Sunday, June 21, 2009

The Most Useful Gift….

…..of living aboard is perspective. It is true that one cannot usually see the forest for the trees. Panorama is polar opposite to macro.

I enjoyed many things about a recent sustainable living festival. And I saw at the same time how very far we have to go. Coming to alternate energy use from the position of having cut land ties has caused me to see implementation of renewable sources from a very different perspective from land users.

I am entirely grateful to my friend Carol Steinfeld, ( environmental author and purveyor of real working solutions, for persuading me to get out to this event. The bike ride there was great fun and, so was the lift home as it was a long day. I’m also grateful to the organizers as it was an inspiring venue with great entertainment. Attendance, I’m told was less than hoped. Here are some thoughts from the experience and maybe some ideas for how to make it more interesting.

It seems that land application of renewable energy still lacks an important element of considering the balance of use and production. It is convenient that grid connection allows us to overlook discrepancies between what we consume and what we make, but that makes it paradoxical. The incentive to achieve balance is diminished if the only consequence to excess consumption is a higher monthly bill. I’m speaking in general terms of the difference between on and off “grid.” The festival offered an ideal setting for a balanced off grid demonstration, but relied on portable generators for power needs and left massive solar arrays displayed for sales purposes connected to nothing. Authenticity and purpose would have been enhanced were this not the case.

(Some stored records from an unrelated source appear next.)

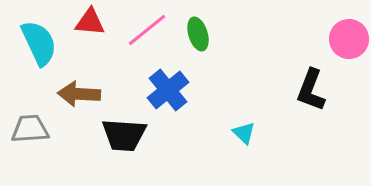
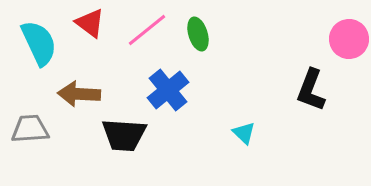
red triangle: moved 1 px down; rotated 32 degrees clockwise
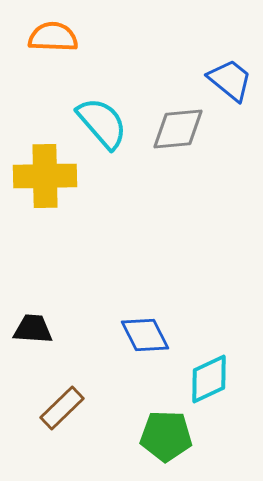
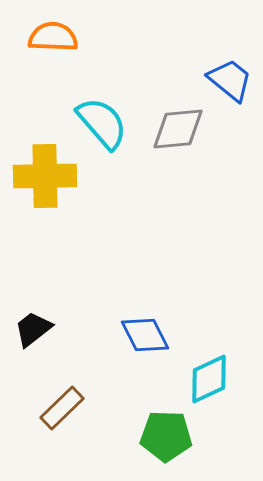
black trapezoid: rotated 42 degrees counterclockwise
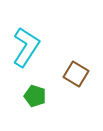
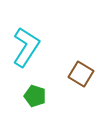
brown square: moved 5 px right
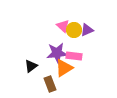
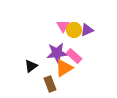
pink triangle: rotated 16 degrees clockwise
pink rectangle: rotated 35 degrees clockwise
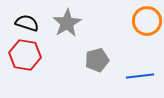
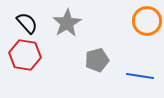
black semicircle: rotated 30 degrees clockwise
blue line: rotated 16 degrees clockwise
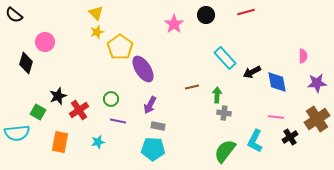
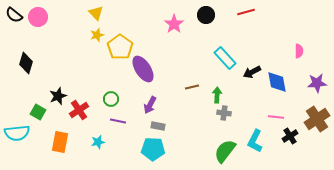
yellow star: moved 3 px down
pink circle: moved 7 px left, 25 px up
pink semicircle: moved 4 px left, 5 px up
black cross: moved 1 px up
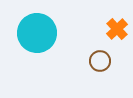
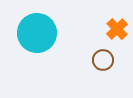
brown circle: moved 3 px right, 1 px up
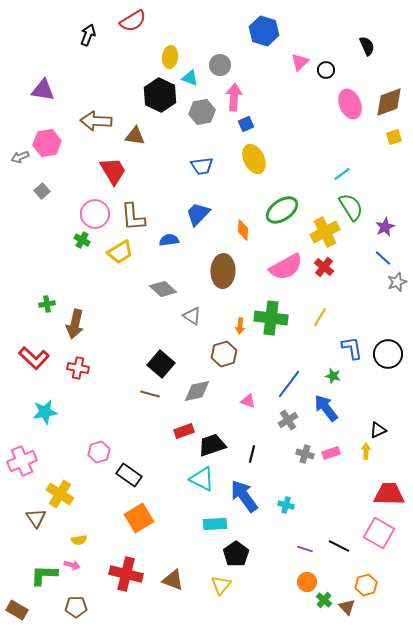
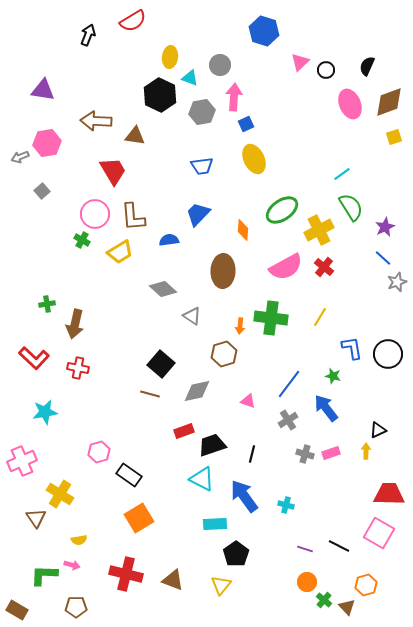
black semicircle at (367, 46): moved 20 px down; rotated 132 degrees counterclockwise
yellow cross at (325, 232): moved 6 px left, 2 px up
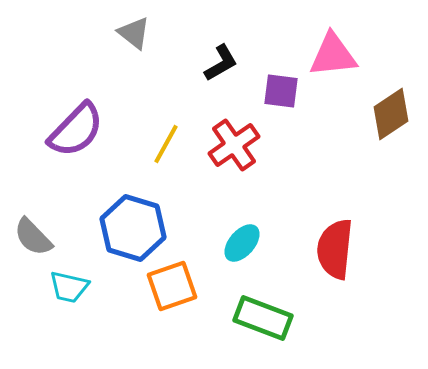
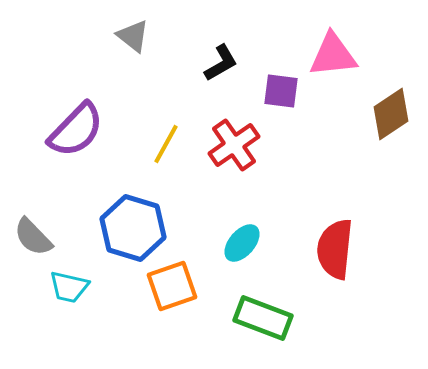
gray triangle: moved 1 px left, 3 px down
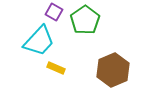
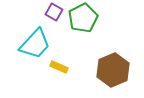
green pentagon: moved 2 px left, 2 px up; rotated 8 degrees clockwise
cyan trapezoid: moved 4 px left, 3 px down
yellow rectangle: moved 3 px right, 1 px up
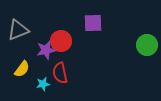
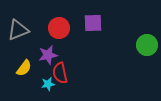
red circle: moved 2 px left, 13 px up
purple star: moved 2 px right, 5 px down
yellow semicircle: moved 2 px right, 1 px up
cyan star: moved 5 px right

A notable lack of technical expertise has also invaded the sales arena of renewable energy materials. I know that not everyone is interested in numbers, but it seems something other than vague concepts of benefit and easily manipulated statistics should be at hand when an innovative idea is offered up. I’m not speaking of knowledge of product on a molecular level, but I would expect more than to have a tape measure produced in response to a query about solar array size… or a voltage meter in response to the clarification that wattage was my interest. I suppose that buying a solar array to replace energy formerly schlepped aboard or to provide comforts focuses one’s interest on what the product can achieve. I’m reminded of a shop front in Brooklyn which installed solar panels on their sun awning. The two that are installed directly under a fire escape equal my entire array, yet will never produce a Watt. Their only achievement is to advertise the good intentions of the shop owner. Yet their cost in human and fossil energy to come into existence was the same as those which would give back for 20 years and more. To me they represent, like the ill informed purveyor, how many false starts a good idea must survive before it provides the service for which it was designed.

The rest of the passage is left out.